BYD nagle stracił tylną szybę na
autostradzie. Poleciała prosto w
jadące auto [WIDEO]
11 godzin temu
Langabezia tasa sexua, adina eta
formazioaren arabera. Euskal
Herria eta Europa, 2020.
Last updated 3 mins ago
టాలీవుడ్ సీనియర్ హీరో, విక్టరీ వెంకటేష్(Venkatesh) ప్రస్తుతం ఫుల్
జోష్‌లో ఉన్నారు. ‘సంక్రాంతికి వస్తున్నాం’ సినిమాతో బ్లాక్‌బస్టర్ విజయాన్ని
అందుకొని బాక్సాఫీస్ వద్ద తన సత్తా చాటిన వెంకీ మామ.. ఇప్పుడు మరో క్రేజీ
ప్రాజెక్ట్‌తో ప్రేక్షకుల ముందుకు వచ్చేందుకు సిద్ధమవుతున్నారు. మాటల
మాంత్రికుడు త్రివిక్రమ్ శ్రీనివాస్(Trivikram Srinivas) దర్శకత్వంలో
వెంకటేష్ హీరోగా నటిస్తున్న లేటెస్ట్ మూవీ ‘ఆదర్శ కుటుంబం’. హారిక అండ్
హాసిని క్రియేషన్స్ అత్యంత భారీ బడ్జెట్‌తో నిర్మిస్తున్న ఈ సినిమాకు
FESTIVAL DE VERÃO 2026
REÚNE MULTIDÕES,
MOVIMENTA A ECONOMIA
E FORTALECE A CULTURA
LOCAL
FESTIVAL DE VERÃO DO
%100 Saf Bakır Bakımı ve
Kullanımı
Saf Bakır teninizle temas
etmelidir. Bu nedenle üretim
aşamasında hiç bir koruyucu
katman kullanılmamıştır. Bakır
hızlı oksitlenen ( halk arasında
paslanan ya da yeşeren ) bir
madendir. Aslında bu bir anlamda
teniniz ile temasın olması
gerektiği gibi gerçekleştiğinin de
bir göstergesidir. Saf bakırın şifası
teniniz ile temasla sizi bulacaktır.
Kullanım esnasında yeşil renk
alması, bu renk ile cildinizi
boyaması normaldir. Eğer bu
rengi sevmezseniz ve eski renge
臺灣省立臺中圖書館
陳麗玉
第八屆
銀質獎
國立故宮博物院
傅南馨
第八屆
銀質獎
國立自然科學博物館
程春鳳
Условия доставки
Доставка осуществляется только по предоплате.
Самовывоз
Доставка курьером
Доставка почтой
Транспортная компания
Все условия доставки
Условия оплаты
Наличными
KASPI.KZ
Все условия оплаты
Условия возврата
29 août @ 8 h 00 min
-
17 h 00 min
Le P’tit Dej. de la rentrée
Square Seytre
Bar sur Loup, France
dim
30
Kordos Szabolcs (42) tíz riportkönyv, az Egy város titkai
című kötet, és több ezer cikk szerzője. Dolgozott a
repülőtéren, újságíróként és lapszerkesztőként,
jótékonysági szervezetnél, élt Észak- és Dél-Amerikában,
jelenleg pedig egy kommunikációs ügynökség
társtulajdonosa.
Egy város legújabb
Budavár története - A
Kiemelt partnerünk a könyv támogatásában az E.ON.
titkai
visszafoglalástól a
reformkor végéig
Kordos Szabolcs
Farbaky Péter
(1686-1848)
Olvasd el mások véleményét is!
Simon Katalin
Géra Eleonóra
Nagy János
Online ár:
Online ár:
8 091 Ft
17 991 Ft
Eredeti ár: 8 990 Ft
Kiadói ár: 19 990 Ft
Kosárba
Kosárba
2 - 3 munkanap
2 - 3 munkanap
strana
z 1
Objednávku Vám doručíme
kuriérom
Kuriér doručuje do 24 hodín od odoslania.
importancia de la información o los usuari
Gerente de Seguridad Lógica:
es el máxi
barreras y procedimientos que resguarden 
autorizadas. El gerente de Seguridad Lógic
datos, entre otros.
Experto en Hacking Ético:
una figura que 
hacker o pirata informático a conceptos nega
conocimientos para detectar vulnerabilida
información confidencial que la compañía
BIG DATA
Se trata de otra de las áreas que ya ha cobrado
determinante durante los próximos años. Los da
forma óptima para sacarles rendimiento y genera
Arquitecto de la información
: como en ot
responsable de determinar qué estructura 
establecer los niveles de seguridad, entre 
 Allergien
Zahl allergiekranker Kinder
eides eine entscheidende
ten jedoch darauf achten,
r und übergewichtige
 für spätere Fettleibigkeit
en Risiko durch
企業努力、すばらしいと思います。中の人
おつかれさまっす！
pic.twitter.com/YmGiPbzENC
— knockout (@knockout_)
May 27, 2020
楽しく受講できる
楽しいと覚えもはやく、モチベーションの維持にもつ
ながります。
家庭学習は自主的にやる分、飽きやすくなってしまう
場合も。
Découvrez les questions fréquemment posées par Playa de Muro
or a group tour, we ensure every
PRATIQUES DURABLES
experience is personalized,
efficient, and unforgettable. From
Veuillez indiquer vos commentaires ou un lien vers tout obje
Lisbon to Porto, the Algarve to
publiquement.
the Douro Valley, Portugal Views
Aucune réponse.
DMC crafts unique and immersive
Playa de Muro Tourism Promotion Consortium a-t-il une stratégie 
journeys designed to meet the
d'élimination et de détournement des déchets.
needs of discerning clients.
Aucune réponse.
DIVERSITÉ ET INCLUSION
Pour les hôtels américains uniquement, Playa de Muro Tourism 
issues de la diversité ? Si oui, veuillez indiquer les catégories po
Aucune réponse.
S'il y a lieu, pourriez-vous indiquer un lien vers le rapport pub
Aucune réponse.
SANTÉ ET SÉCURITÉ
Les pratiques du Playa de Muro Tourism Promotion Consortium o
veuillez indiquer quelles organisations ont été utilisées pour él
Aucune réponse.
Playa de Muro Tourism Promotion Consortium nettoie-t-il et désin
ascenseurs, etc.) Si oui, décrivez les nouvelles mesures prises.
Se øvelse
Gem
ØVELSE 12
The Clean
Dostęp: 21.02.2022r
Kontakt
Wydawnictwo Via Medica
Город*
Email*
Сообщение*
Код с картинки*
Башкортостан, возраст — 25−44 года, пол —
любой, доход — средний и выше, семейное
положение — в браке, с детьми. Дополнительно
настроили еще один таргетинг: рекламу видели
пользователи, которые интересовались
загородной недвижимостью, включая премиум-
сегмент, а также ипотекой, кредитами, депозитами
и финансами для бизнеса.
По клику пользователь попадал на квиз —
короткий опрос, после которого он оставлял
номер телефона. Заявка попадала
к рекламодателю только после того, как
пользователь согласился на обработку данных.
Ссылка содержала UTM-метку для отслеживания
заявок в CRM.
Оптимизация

## Your instructions
Reproduce all of the entries above verbatim.

## Exercise response
BYD nagle stracił tylną szybę na
autostradzie. Poleciała prosto w
jadące auto [WIDEO]
11 godzin temu
Langabezia tasa sexua, adina eta
formazioaren arabera. Euskal
Herria eta Europa, 2020.
Last updated 3 mins ago
టాలీవుడ్ సీనియర్ హీరో, విక్టరీ వెంకటేష్(Venkatesh) ప్రస్తుతం ఫుల్
జోష్‌లో ఉన్నారు. ‘సంక్రాంతికి వస్తున్నాం’ సినిమాతో బ్లాక్‌బస్టర్ విజయాన్ని
అందుకొని బాక్సాఫీస్ వద్ద తన సత్తా చాటిన వెంకీ మామ.. ఇప్పుడు మరో క్రేజీ
ప్రాజెక్ట్‌తో ప్రేక్షకుల ముందుకు వచ్చేందుకు సిద్ధమవుతున్నారు. మాటల
మాంత్రికుడు త్రివిక్రమ్ శ్రీనివాస్(Trivikram Srinivas) దర్శకత్వంలో
వెంకటేష్ హీరోగా నటిస్తున్న లేటెస్ట్ మూవీ ‘ఆదర్శ కుటుంబం’. హారిక అండ్
హాసిని క్రియేషన్స్ అత్యంత భారీ బడ్జెట్‌తో నిర్మిస్తున్న ఈ సినిమాకు
FESTIVAL DE VERÃO 2026
REÚNE MULTIDÕES,
MOVIMENTA A ECONOMIA
E FORTALECE A CULTURA
LOCAL
FESTIVAL DE VERÃO DO
%100 Saf Bakır Bakımı ve
Kullanımı
Saf Bakır teninizle temas
etmelidir. Bu nedenle üretim
aşamasında hiç bir koruyucu
katman kullanılmamıştır. Bakır
hızlı oksitlenen ( halk arasında
paslanan ya da yeşeren ) bir
madendir. Aslında bu bir anlamda
teniniz ile temasın olması
gerektiği gibi gerçekleştiğinin de
bir göstergesidir. Saf bakırın şifası
teniniz ile temasla sizi bulacaktır.
Kullanım esnasında yeşil renk
alması, bu renk ile cildinizi
boyaması normaldir. Eğer bu
rengi sevmezseniz ve eski renge
臺灣省立臺中圖書館
陳麗玉
第八屆
銀質獎
國立故宮博物院
傅南馨
第八屆
銀質獎
國立自然科學博物館
程春鳳
Условия доставки
Доставка осуществляется только по предоплате.
Самовывоз
Доставка курьером
Доставка почтой
Транспортная компания
Все условия доставки
Условия оплаты
Наличными
KASPI.KZ
Все условия оплаты
Условия возврата
29 août @ 8 h 00 min
-
17 h 00 min
Le P’tit Dej. de la rentrée
Square Seytre
Bar sur Loup, France
dim
30
Kordos Szabolcs (42) tíz riportkönyv, az Egy város titkai
című kötet, és több ezer cikk szerzője. Dolgozott a
repülőtéren, újságíróként és lapszerkesztőként,
jótékonysági szervezetnél, élt Észak- és Dél-Amerikában,
jelenleg pedig egy kommunikációs ügynökség
társtulajdonosa.
Egy város legújabb
Budavár története - A
Kiemelt partnerünk a könyv támogatásában az E.ON.
titkai
visszafoglalástól a
reformkor végéig
Kordos Szabolcs
Farbaky Péter
(1686-1848)
Olvasd el mások véleményét is!
Simon Katalin
Géra Eleonóra
Nagy János
Online ár:
Online ár:
8 091 Ft
17 991 Ft
Eredeti ár: 8 990 Ft
Kiadói ár: 19 990 Ft
Kosárba
Kosárba
2 - 3 munkanap
2 - 3 munkanap
strana
z 1
Objednávku Vám doručíme
kuriérom
Kuriér doručuje do 24 hodín od odoslania.
importancia de la información o los usuari
Gerente de Seguridad Lógica:
es el máxi
barreras y procedimientos que resguarden 
autorizadas. El gerente de Seguridad Lógic
datos, entre otros.
Experto en Hacking Ético:
una figura que 
hacker o pirata informático a conceptos nega
conocimientos para detectar vulnerabilida
información confidencial que la compañía
BIG DATA
Se trata de otra de las áreas que ya ha cobrado
determinante durante los próximos años. Los da
forma óptima para sacarles rendimiento y genera
Arquitecto de la información
: como en ot
responsable de determinar qué estructura 
establecer los niveles de seguridad, entre 
 Allergien
Zahl allergiekranker Kinder
eides eine entscheidende
ten jedoch darauf achten,
r und übergewichtige
 für spätere Fettleibigkeit
en Risiko durch
企業努力、すばらしいと思います。中の人
おつかれさまっす！
pic.twitter.com/YmGiPbzENC
— knockout (@knockout_)
May 27, 2020
楽しく受講できる
楽しいと覚えもはやく、モチベーションの維持にもつ
ながります。
家庭学習は自主的にやる分、飽きやすくなってしまう
場合も。
Découvrez les questions fréquemment posées par Playa de Muro
or a group tour, we ensure every
PRATIQUES DURABLES
experience is personalized,
efficient, and unforgettable. From
Veuillez indiquer vos commentaires ou un lien vers tout obje
Lisbon to Porto, the Algarve to
publiquement.
the Douro Valley, Portugal Views
Aucune réponse.
DMC crafts unique and immersive
Playa de Muro Tourism Promotion Consortium a-t-il une stratégie 
journeys designed to meet the
d'élimination et de détournement des déchets.
needs of discerning clients.
Aucune réponse.
DIVERSITÉ ET INCLUSION
Pour les hôtels américains uniquement, Playa de Muro Tourism 
issues de la diversité ? Si oui, veuillez indiquer les catégories po
Aucune réponse.
S'il y a lieu, pourriez-vous indiquer un lien vers le rapport pub
Aucune réponse.
SANTÉ ET SÉCURITÉ
Les pratiques du Playa de Muro Tourism Promotion Consortium o
veuillez indiquer quelles organisations ont été utilisées pour él
Aucune réponse.
Playa de Muro Tourism Promotion Consortium nettoie-t-il et désin
ascenseurs, etc.) Si oui, décrivez les nouvelles mesures prises.
Se øvelse
Gem
ØVELSE 12
The Clean
Dostęp: 21.02.2022r
Kontakt
Wydawnictwo Via Medica
Город*
Email*
Сообщение*
Код с картинки*
Башкортостан, возраст — 25−44 года, пол —
любой, доход — средний и выше, семейное
положение — в браке, с детьми. Дополнительно
настроили еще один таргетинг: рекламу видели
пользователи, которые интересовались
загородной недвижимостью, включая премиум-
сегмент, а также ипотекой, кредитами, депозитами
и финансами для бизнеса.
По клику пользователь попадал на квиз —
короткий опрос, после которого он оставлял
номер телефона. Заявка попадала
к рекламодателю только после того, как
пользователь согласился на обработку данных.
Ссылка содержала UTM-метку для отслеживания
заявок в CRM.
Оптимизация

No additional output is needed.